Stored data:
☆ ☆ ☆ ☆ ☆
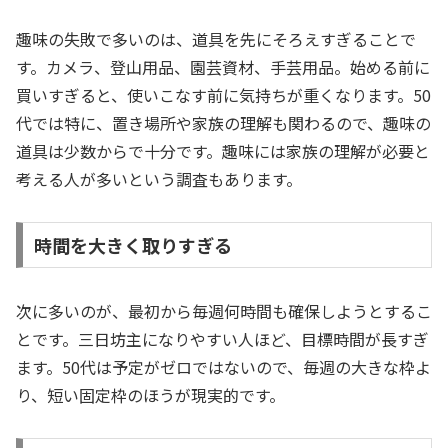
趣味の失敗で多いのは、道具を先にそろえすぎることで
す。カメラ、登山用品、園芸資材、手芸用品。始める前に
買いすぎると、使いこなす前に気持ちが重くなります。50
代では特に、置き場所や家族の理解も関わるので、趣味の
道具は少数からで十分です。趣味には家族の理解が必要と
考える人が多いという調査もあります。
時間を大きく取りすぎる
次に多いのが、最初から毎週何時間も確保しようとするこ
とです。三日坊主になりやすい人ほど、目標時間が長すぎ
ます。50代は予定がゼロではないので、毎週の大きな枠よ
り、短い固定枠のほうが現実的です。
☆ ☆ ☆ ☆ ☆
* Try it: Please print exactly the lines of the entries above, beginning with the line that contains "道具は少数からで十分です。趣味には家族の理解が必要と" and ending with the last line.

* Result of this exercise:
道具は少数からで十分です。趣味には家族の理解が必要と
考える人が多いという調査もあります。
時間を大きく取りすぎる
次に多いのが、最初から毎週何時間も確保しようとするこ
とです。三日坊主になりやすい人ほど、目標時間が長すぎ
ます。50代は予定がゼロではないので、毎週の大きな枠よ
り、短い固定枠のほうが現実的です。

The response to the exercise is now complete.